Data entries
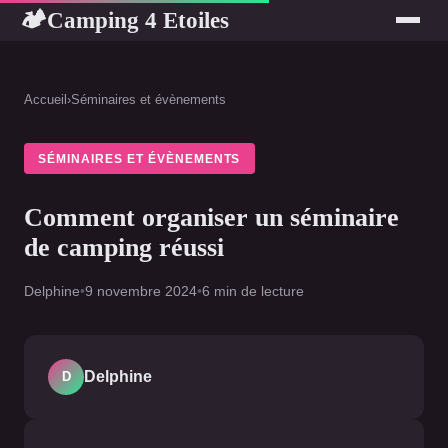
Camping 4 Etoiles
🏕
Accueil
›
Séminaires et évènements
SÉMINAIRES ET ÉVÈNEMENTS
Comment organiser un séminaire
de camping réussi
Delphine
•
9 novembre 2024
•
6 min de lecture
Delphine
D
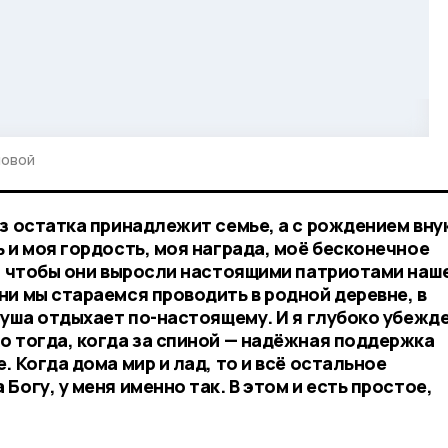
ловой
з остатка принадлежит семье, а с рождением вну
 и моя гордость, моя награда, моё бесконечное
у, чтобы они выросли настоящими патриотами наш
ни мы стараемся проводить в родной деревне, в
душа отдыхает по-настоящему. И я глубоко убежд
о тогда, когда за спиной — надёжная поддержка
. Когда дома мир и лад, то и всё остальное
Богу, у меня именно так. В этом и есть простое,
,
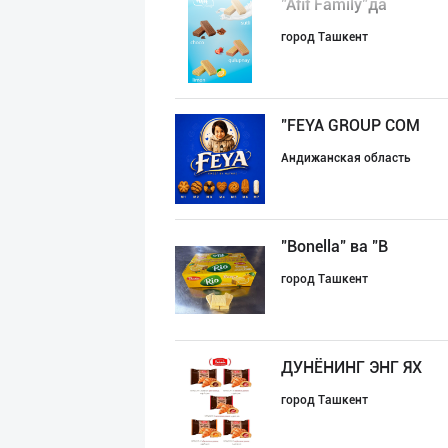
"Afif Family"да
город Ташкент
"FEYA GROUP COM
Андижанская область
"Bonella" ва "B
город Ташкент
ДУНЁНИНГ ЭНГ ЯХ
город Ташкент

TASK GOAL
Write the records out again exactly; none of the pictures belong in the copy.

WRITTEN RESPONSE
Camping 4 Etoiles
🏕
Accueil
›
Séminaires et évènements
SÉMINAIRES ET ÉVÈNEMENTS
Comment organiser un séminaire
de camping réussi
Delphine
•
9 novembre 2024
•
6 min de lecture
Delphine
D
ловой
з остатка принадлежит семье, а с рождением вну
 и моя гордость, моя награда, моё бесконечное
у, чтобы они выросли настоящими патриотами наш
ни мы стараемся проводить в родной деревне, в
душа отдыхает по-настоящему. И я глубоко убежд
о тогда, когда за спиной — надёжная поддержка
. Когда дома мир и лад, то и всё остальное
Богу, у меня именно так. В этом и есть простое,
,
"Afif Family"да
город Ташкент
"FEYA GROUP COM
Андижанская область
"Bonella" ва "B
город Ташкент
ДУНЁНИНГ ЭНГ ЯХ
город Ташкент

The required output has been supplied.